Между тем председатель разошёлся не на шутку:
— Да-с! Не дозволено! Только раз в сто лет… но крепко! Чтобы опять… как там? — он обернулся к помощнику.
— Чтобы «опять начались глубочайшие будни после разгульного праздничка, которым потешила себя Русь за такую баснословную цену». Бунин Иван. Сказались больны-с.
— Слыхали? Газа не хватит!
— Осмелюсь возразить, ваше превосходительство, хватит ещё на пару-тройку-с… юбилеев… тьфу, сроков, — глупо улыбнулся держащий всегда наготове перо и бумагу. — Шельф… забыли-с.
— Это ж тайна государева! Язык распускать?! — Он гневно глянул на помощника. — Кесарю кесарево, а народу… то есть народу — пенсии, а кесарю… тьфу, запутали. Говорю, всем не хватит! И баста! — Тяжёлый кулак опустился на стол.
— Согласитесь, господа, — поддержал шефа помощник. — Могло ведь быть и проще: с виду человек почтеннейший, одарённый, питерский, опять же. А может, и не с виду, да требовали, гнали, ожидали, как хотите. Вот и писал, ставил, управлял, чтобы оправдать ожидания. Пардон-с, писали, ставили, ваяли. А затем из круга не вырваться! Обязаны оправдывать! Иначе забудут-с. А порой и суд, прости господи. А инъекция нужна! В левое запястье. Ломка. Страшное дело! Да ещё гонорар — не худо бы в ладонь, уже правую, женщины-то под левую ручку привыкли-с! Помните, в Неаполе?.. Близкие и не очень. Принуждали-с! — Он ухмыльнулся, посмотрев в сторону человека, стоявшего вполоборота и не узнанного Меркуловым.

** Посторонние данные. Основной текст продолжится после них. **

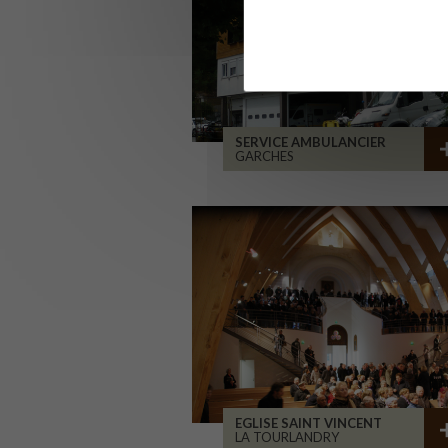
SERVICE AMBULANCIER
GARCHES
EGLISE SAINT VINCENT
LA TOURLANDRY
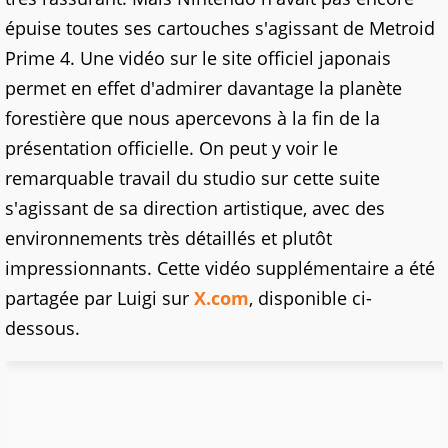
épuise toutes ses cartouches s'agissant de Metroid
Prime 4. Une vidéo sur le site officiel japonais
permet en effet d'admirer davantage la planète
forestière que nous apercevons à la fin de la
présentation officielle. On peut y voir le
remarquable travail du studio sur cette suite
s'agissant de sa direction artistique, avec des
environnements très détaillés et plutôt
impressionnants. Cette vidéo supplémentaire a été
partagée par Luigi sur
X.com
, disponible ci-
dessous.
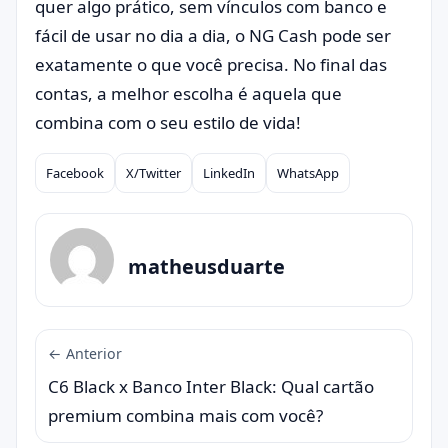
quer algo prático, sem vínculos com banco e
fácil de usar no dia a dia, o NG Cash pode ser
exatamente o que você precisa. No final das
contas, a melhor escolha é aquela que
combina com o seu estilo de vida!
Facebook
X/Twitter
LinkedIn
WhatsApp
Compartilhar
matheusduarte
← Anterior
C6 Black x Banco Inter Black: Qual cartão
premium combina mais com você?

— И не надо считать, что автор, вполне возможно, так и задумывал. — Тютчев подошел к режиссёру и трогательно взял его руку. — Мнение либо очевидно, либо не честно, с умыслом скрыто. Нравственным такой умысел быть не может. Не ищите кошку в чёрной комнате, особенно если её там нет вовсе.
— Подобные случаи не рассматриваем! Потому, как прикажут сыскать, найдём и кошку! Да-с! Найдем-с! — воскликнул человек в аксельбантах, к удивлению стоявших, и нервно поправил в очередной раз орден Трудовой славы на шее.
— В третий раз упоминают! В третий! А намекают на четвёртый! Загадки загадывают-с! Всё шифруются! Нас вовлекают-с! — Помощник подобострастно буквально перегнулся из-за спины шефа, заглянув тому в глаза.
— Нет уж, слуга покорный! — буркнул сидящий, и сложенные намертво кисти легли на стол.
— Спасибо и на том, ваше превосходительство, — улыбнулся Тютчев и чуть склонил голову.
— Василий Иванович, — поддержал поэта Сергей, — вот вы берете «великого», говорите себе: «так делали все до меня, но я найду, чего не нашли они. И это моя цель, моё видение, творчество. Начинаете менять обстановку, декорации, характеры. Используете эпатаж, поражаете зрителя неожиданными поворотами. Но искать-то хотите что? Ведь оправдан поиск только человека. И вовсе не того, который сейчас в фильмах и на сцене. Не портреты, не бюсты, не придуманные в перерывах вечеринок типажи, а русского человека. С его «с восьми до пяти». Его неуклюжестью и непрактичностью. Неизворотливостью. Но с болеющей душой. Не добили ещё такой тип — «человек-душа». Его-то и не замечаете. Не видите за отчаянием, бесшабашностью, за его пьянством, которое в каждом вашем кадре. Когда же, насосавшись, отвалитесь? А ведь такие люди только в земле российской! Клондайк! Но усилия коллег не прошли даром. Другой поднимается над Русью исполин. Почти ваш. А того гоните, трусливо выскакивая из наступающих полчищ, плюя в него. Презирая не слабости, а человека! Он и не заслоняется уже. Лишь вздыхает, надеется. Никак не вырветесь из порочного колеса Куликовской битвы с собственным народом. Не отрёте от крови руки. Не тот материал! Не то воспитание. И полягут все люди-души на Руси.
— Знаете что! Я добью вас! — вдруг выкрикнул Меркулов. — Вашим же оружием! Я найду вам постановки «великих», как вы изволите выражаться, с которых зритель уходит другим! Лучше! Меняется. Плачет! И там есть русский человек! Их не так много, но они… были во все времена! И сейчас появятся… через двадцать лет провала. Непременно.